To open things up a bit ask yourself, what does DNA do? Is it possible to enlarge our understanding of "computation" by thinking deeply about this?
[WS:] I am not sure where you are heading, but let's substitute the word DNA with the word abacus in your argument. What does the abacus do? If the beads in the abacus move, e.g. powered by some external force (gravity, wind, or for that matter muscles of a living organism), does that mean that it is computing? As I see it, it does not, even if it is possible to discern regularity in those movements. It is only when the human mind interprets those movements as concepts when computation occurs. Ditto for DNA and any other natural process. It is so, because I believe (as Kant did) that it is an inseparable gap between reality and a representation of reality in the human mind.

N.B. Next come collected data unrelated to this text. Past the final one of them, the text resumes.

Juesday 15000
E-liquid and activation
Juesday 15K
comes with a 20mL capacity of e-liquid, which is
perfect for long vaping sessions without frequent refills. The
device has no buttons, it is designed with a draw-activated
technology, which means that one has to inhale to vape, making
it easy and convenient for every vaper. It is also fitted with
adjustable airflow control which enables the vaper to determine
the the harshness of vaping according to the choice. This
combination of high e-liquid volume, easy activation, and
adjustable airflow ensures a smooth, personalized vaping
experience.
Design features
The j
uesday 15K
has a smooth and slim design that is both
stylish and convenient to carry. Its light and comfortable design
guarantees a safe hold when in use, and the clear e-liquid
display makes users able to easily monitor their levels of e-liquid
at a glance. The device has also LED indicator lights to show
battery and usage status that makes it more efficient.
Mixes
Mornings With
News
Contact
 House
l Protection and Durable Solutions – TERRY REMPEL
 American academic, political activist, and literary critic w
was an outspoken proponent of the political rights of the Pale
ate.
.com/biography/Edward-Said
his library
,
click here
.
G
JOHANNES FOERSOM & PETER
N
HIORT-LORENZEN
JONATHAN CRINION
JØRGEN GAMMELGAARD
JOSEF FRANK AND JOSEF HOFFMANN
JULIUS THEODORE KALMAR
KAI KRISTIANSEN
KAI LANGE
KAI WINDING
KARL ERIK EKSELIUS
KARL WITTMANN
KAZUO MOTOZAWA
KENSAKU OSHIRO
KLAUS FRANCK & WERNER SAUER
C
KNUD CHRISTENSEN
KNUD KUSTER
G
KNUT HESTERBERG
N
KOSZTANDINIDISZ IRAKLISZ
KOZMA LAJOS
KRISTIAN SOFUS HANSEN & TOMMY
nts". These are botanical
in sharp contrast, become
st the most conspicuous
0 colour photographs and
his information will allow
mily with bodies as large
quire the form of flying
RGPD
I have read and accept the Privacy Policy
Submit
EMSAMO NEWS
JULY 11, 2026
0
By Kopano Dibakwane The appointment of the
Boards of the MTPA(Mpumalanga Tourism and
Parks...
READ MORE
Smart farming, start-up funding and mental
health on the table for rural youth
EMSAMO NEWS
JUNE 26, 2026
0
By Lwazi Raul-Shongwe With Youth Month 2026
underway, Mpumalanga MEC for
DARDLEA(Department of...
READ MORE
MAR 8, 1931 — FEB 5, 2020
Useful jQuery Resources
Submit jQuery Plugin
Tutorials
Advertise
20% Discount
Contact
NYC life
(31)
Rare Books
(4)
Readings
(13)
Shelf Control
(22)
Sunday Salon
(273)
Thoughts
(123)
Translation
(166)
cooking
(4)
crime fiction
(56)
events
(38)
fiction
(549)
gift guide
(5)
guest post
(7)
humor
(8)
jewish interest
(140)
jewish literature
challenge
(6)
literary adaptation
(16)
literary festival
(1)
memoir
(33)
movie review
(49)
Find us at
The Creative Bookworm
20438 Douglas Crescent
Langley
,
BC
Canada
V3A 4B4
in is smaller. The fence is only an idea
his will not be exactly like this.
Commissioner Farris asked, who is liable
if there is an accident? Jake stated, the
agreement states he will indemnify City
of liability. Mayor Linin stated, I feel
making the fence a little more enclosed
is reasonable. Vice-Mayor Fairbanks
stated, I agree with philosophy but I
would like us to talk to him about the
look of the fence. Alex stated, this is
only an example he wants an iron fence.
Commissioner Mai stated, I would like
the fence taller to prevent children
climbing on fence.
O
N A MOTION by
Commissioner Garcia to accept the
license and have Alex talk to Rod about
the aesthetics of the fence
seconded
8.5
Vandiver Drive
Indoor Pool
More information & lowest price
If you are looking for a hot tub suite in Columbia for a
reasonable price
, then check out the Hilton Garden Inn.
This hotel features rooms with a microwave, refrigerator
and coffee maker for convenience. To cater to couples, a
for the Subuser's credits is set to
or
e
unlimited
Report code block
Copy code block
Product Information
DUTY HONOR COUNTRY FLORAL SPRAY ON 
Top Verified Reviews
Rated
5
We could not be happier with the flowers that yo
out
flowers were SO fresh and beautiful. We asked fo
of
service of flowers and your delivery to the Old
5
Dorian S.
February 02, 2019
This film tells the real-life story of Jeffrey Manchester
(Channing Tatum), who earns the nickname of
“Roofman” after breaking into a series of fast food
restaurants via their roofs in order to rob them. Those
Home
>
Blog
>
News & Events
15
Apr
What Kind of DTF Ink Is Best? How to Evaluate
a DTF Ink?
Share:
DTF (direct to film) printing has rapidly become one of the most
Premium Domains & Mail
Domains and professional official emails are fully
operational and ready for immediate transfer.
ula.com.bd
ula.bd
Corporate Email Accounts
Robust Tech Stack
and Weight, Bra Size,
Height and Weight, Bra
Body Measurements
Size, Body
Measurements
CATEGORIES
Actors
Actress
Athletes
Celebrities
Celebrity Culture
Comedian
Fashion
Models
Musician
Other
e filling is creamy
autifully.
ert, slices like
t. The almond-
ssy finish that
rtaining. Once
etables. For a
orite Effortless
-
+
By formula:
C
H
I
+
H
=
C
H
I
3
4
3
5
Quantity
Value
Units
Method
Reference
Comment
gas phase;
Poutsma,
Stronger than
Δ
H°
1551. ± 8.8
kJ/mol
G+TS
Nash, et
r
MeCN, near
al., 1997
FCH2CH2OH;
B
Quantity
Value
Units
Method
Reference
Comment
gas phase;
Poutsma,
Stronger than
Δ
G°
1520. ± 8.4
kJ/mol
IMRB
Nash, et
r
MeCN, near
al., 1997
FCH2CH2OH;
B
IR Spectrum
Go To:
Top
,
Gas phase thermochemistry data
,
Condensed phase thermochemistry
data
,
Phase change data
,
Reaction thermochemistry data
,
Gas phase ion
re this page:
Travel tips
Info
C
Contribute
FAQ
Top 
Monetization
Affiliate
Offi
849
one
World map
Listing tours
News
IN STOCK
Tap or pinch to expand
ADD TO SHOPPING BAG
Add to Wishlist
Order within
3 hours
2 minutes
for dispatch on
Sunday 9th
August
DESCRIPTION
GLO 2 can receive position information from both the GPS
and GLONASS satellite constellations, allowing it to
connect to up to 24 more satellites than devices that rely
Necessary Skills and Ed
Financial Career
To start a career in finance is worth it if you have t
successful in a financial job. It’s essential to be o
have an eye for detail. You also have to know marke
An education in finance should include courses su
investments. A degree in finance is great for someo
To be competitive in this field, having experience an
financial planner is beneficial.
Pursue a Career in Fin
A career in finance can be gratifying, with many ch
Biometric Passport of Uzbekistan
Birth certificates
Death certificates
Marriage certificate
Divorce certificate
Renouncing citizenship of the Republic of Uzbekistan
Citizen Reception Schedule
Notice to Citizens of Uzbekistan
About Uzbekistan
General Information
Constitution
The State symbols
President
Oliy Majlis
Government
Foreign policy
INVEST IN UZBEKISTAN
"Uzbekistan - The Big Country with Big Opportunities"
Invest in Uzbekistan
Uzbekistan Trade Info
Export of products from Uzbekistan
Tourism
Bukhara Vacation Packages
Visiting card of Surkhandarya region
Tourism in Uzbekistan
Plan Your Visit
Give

Computation, or for that matter, any manipulation of ideas is unique to the human mind, even though it corresponds to natural patterns. It is, however, quite possible that the same patterns would have a very different mental representation by an organism with very different cognitive capacities than ours. That is not to say that the order in reality is human creation (a subjectivist position), but rather that it s a thing in itself or noumenon as Kant called it (http://en.wikipedia.org/wiki/Noumenon) which is accessible to the consciousness only as an image (phenomenon) created by that consciousness. Therefore the same noumenon can be imaged as different phenomena if perceived by organisms with different cognitive capacities.
Assuming that computation i.e. the human way of manipulating information and creating phenomena is natural is tantamount that ours is the only, or perhaps 'privileged' way of perceived the world. That is a quite grandiose and arrogant position, indeed. One does not need 21st century computers to propose that, -neo-classical economists believed that long time ago :).